Je range mon portable, soupire longuement. Je sais que c'est pitoyable de parler à une autre femme sur le net, mais Madison me sort un peu de ce quotidien. Evidemment, des mensonges il y en a entre nous. Par exemple, elle ne savait pas que j'avais fermé le garage aujourd'hui, juste pour passer une bonne journée avec ma femme. D'un côté je m'en veux de faire ça à Kiera, mais ça s'est fait comme ça, sans rien calculer ni prévoir. Tout est parti d'un délire avec mon frère, Louis. On était mort bourrés et du coup, je l'avais inscrit sur « 2gether » pour qu'il puisse rencontrer quelqu'un. En guise de vengeance, il m'y a inscrit. Quand quelques jours plus tard, mon téléphone a vibré la première fois, m'annonçant l'arrivée d'un message privé, je me suis mis à vaguer sur le site.

Madison est « entrée » dans ma vie depuis déjà trois mois. On ne s'est jamais rencontré et je ne suis pas prêt à le faire.

 Faire l'amour à une femme par message est encore bien différent que de lui faire en vrai.Suis-je capable de franchir cette étape ? De posséder une autre que celle que j'aime ? Je ne crois pas, non. Le virtuel me suffit amplement, et c'est déjà assez culpabilisant ainsi. 

J'aime Kiera, de tout mon être. Elle est celle pour qui je me lève chaque matin, elle est la mère de mon fils et représente tellement pour moi... Mais je n'arrive pas à m'arrêter de chatter. Madison apporte la légèreté qui manque dans ma vie. Elle est drôle, et intelligente, a toujours les mots que j'ai besoin d'entendre. Pour le physique, nous nous sommes interdit l'échange de photo. Donc j'imagine, et je la rêve pour qu'elle soit à mon image.

Le calme est revenu dans l'appartement et je me lève, me dirige vers la porte. Des sanglots étouffés se font entendre et je frappe doucement.

—Ouvre-moi, ma puce.

—Laisse-moi tranquille... S'il te plait.
Savoir sa femme dévastée par la crise qu'elle vient de vivre est difficile, surtout que c'est la première d'une longue série. Celles-ci durent environ une semaine, voir deux. Avant elles duraient un mois, si pas plus. Alors je ne désespère pas, et me dis qu'un jour, elle en sera quitte.

Dans la cuisine, je déballe les fleurs que je lui ai prises en revenant de chez mes parents et qu'elle a sauvagement lancées dans l'évier. Je les mets dans un vase avant de le poser sur la table du salon. J'espère que ça lui a quand-même fait plaisir, même rien qu'un peu.

Je continue le diner qu'elle était en train de préparer. Je coupe méticuleusement le reste des poivrons et les fais revenir dans l'huile d'olive.

Quand le repas est prêt, j'installe la table, pose les couverts. Je prends une brève goulée d'air, hésite à frapper à la porte.

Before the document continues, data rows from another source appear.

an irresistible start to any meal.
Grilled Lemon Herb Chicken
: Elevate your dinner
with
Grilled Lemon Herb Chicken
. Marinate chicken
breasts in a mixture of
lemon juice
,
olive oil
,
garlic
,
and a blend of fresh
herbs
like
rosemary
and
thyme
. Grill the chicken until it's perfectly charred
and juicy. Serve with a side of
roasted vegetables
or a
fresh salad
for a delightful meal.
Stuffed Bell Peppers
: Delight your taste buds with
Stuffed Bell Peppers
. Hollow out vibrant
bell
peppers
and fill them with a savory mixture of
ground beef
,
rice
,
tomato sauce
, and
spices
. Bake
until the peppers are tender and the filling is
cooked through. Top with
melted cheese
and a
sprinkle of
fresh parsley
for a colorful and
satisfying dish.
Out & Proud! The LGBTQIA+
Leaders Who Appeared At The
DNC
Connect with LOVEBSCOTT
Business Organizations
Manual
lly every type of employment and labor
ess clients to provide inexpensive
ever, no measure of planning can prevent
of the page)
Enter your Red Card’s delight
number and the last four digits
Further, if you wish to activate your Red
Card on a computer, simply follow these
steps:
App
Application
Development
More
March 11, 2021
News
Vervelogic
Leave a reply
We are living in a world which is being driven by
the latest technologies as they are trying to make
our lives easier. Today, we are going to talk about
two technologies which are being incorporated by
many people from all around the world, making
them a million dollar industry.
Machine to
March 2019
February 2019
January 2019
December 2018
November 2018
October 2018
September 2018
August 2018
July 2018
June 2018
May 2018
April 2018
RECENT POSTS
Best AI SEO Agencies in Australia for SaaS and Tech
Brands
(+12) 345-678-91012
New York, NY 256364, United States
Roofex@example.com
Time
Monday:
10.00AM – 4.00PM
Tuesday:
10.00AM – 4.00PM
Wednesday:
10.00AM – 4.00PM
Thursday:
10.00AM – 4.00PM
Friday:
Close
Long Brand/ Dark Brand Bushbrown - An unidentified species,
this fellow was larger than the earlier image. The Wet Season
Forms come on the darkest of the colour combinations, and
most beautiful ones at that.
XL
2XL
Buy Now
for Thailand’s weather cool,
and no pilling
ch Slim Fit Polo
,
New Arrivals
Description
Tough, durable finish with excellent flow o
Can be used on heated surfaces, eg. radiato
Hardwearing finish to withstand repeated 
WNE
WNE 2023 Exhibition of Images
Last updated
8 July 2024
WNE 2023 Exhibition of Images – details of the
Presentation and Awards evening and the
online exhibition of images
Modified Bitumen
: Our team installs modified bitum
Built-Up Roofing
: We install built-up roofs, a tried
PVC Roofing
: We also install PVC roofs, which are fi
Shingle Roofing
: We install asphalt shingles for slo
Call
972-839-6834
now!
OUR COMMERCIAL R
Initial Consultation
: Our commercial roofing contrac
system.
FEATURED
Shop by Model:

Je sais qu'elle va m'envoyer chier mais il faut qu'elle mange.

—Tu viens manger ?

Les secondes passent tandis que je suis toujours là, à espérer une réponse. C'est quand je retourne à table qu'elle répond.

—J'arrive...

J'ai déjà commencé à manger quand Kiera apparait. Son long t'shirt noir la couvre jusqu'à mi-cuisse et je souris en pensant à la douceur satinée de ses jambes. Ses cheveux noirs volent dans tous les sens alors que ses yeux sont gonflés d'avoir trop pleuré.

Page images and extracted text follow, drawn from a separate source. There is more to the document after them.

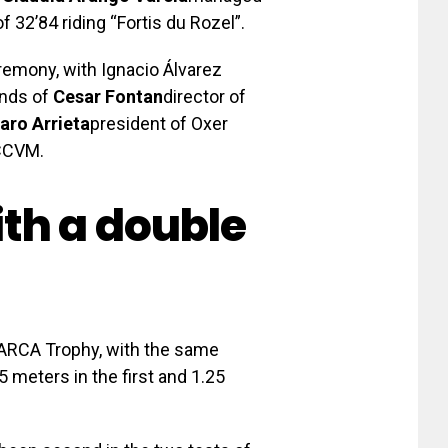
f 32’84 riding “Fortis du Rozel”.
remony, with Ignacio Álvarez
ands of
Cesar Fontan
director of
aro Arrieta
president of Oxer
CCVM.
th a double
MARCA Trophy, with the same
5 meters in the first and 1.25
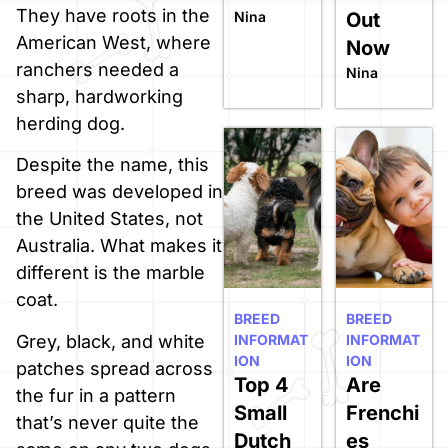
They have roots in the
Nina
Out
American West, where
Now
ranchers needed a
Nina
sharp, hardworking
herding dog.
Despite the name, this
breed was developed in
the United States, not
Australia. What makes it
different is the marble
coat.
BREED
BREED
Grey, black, and white
INFORMAT
INFORMAT
ION
ION
patches spread across
Top 4
Are
the fur in a pattern
Small
Frenchi
that’s never quite the
Dutch
es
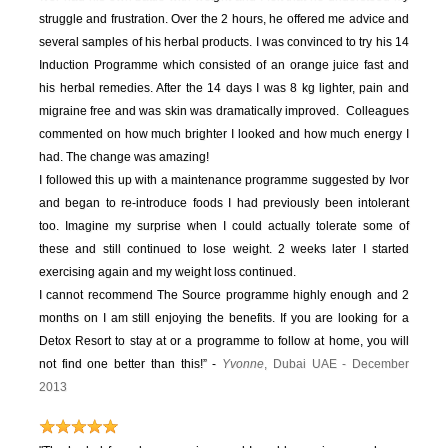
struggle and frustration. Over the 2 hours, he offered me advice and
several samples of his herbal products. I was convinced to try his 14
Induction Programme which consisted of an orange juice fast and
his herbal remedies. After the 14 days I was 8 kg lighter, pain and
migraine free and was skin was dramatically improved. Colleagues
commented on how much brighter I looked and how much energy I
had. The change was amazing!
I followed this up with a maintenance programme suggested by Ivor
and began to re-introduce foods I had previously been intolerant
too. Imagine my surprise when I could actually tolerate some of
these and still continued to lose weight. 2 weeks later I started
exercising again and my weight loss continued.
I cannot recommend The Source programme highly enough and 2
months on I am still enjoying the benefits. If you are looking for a
Detox Resort to stay at or a programme to follow at home, you will
not find one better than this!” -
Yvonne
, Dubai UAE - December
2013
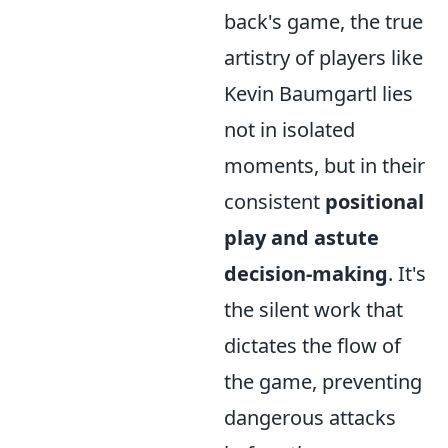
back's game, the true
artistry of players like
Kevin Baumgartl lies
not in isolated
moments, but in their
consistent
positional
play and astute
decision-making
. It's
the silent work that
dictates the flow of
the game, preventing
dangerous attacks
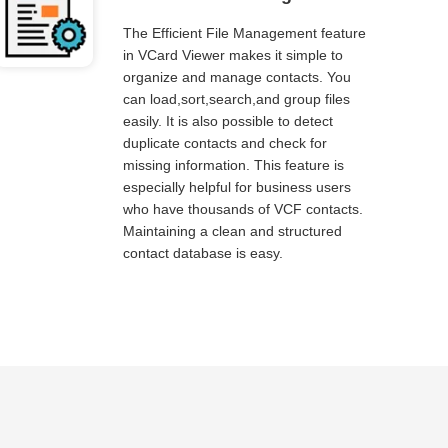
The Efficient File Management feature
in VCard Viewer makes it simple to
organize and manage contacts. You
can load,sort,search,and group files
easily. It is also possible to detect
duplicate contacts and check for
missing information. This feature is
especially helpful for business users
who have thousands of VCF contacts.
Maintaining a clean and structured
contact database is easy.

—Tu es belle, dis-je quand elle s'assied.

Elle ricane froidement et attrape sa fourchette.

—Mais bien sûr.

Le sarcasme dans sa voix m'énerve. Bien sûr qu'elle est belle, elle est magnifique même. Et encore plus comme ça, quand elle est simplement elle-même.

—Kiera... Tu es belle, insisté-je.
Ses yeux se fixent aux miens et j'arrête de mâcher, incapable d'avaler ma bouchée.

—Tu veux bien arrêter de me dire des conneries, oui ?

J'avale difficilement et bois une gorgée d'eau pour faire passer le tout plus facilement.

—Excuse-moi.

Elle souffle bruyamment, dépose ses couverts sur la table, avant de se prendre la tête entre les mains.

—Je... Je veux juste manger. Tranquillement. S'il te plait.

Je ne réponds pas mais ne peux pas empêcher mes dents de grincer. J'essaie de me dire que ça va aller, que je l'aime et que je ne peux pas baisser les bras alors que dans un mois, la vraie Kiera sera là, avec son amour et ses sourires. Mais j'avoue... C'est dur.